## WHAT YOU SHOULD DO:
Every line from the one containing "พลาดแล้วจะเสียใจ ความบันเทิงสุดปัง" to the end of the records below, written out word for word, is the whole answer.

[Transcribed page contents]
● ● ● ●

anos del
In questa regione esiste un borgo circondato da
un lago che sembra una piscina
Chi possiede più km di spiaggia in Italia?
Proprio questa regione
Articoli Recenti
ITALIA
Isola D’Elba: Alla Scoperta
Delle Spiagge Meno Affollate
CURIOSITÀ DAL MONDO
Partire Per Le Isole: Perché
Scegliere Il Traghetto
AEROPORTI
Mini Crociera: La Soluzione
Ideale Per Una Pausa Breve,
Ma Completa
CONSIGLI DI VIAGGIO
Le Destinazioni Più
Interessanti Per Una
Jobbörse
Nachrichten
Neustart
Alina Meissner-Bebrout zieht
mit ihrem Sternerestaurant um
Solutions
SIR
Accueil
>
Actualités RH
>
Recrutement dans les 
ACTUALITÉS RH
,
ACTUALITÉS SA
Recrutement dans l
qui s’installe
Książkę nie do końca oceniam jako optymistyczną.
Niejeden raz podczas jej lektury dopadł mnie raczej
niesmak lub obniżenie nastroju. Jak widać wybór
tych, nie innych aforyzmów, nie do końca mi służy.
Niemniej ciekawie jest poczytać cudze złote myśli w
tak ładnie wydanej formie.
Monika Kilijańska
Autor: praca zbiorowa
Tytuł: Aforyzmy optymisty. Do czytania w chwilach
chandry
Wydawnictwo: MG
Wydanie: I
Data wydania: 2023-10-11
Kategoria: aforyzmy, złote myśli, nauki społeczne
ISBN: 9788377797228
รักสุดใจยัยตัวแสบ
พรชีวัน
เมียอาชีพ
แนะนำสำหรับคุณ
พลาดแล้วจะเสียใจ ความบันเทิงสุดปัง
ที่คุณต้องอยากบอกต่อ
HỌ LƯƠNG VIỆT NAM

● ● ● ●

## RESULT BELOW:
พลาดแล้วจะเสียใจ ความบันเทิงสุดปัง
ที่คุณต้องอยากบอกต่อ
HỌ LƯƠNG VIỆT NAM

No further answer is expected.